* What is being asked *
Search the records for the string "Italy", then copy each line where it appears.

* Data supplied *
►

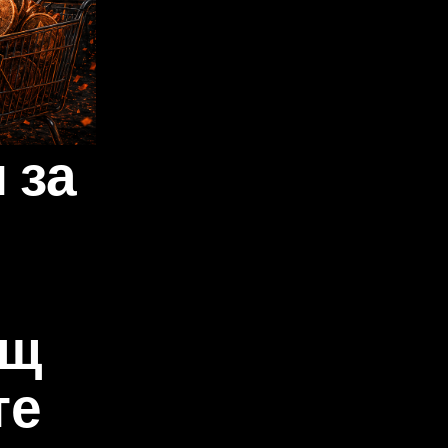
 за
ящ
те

◄
►

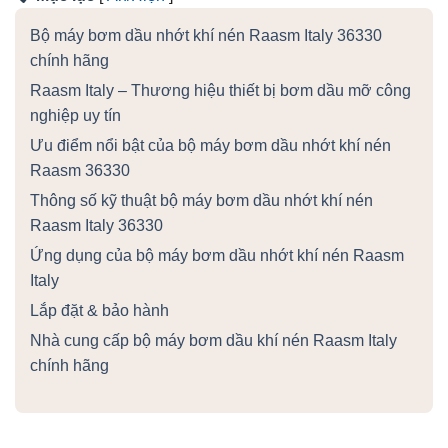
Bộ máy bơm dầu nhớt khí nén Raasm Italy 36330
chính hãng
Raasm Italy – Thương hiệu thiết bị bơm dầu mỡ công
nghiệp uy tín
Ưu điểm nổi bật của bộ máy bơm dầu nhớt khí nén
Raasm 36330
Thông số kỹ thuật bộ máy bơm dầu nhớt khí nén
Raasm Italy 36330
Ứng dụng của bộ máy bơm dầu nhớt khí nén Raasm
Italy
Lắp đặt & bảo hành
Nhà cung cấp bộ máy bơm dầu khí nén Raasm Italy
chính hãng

◄

* Task solution *
Bộ máy bơm dầu nhớt khí nén Raasm Italy 36330
Raasm Italy – Thương hiệu thiết bị bơm dầu mỡ công
Raasm Italy 36330
Italy
Nhà cung cấp bộ máy bơm dầu khí nén Raasm Italy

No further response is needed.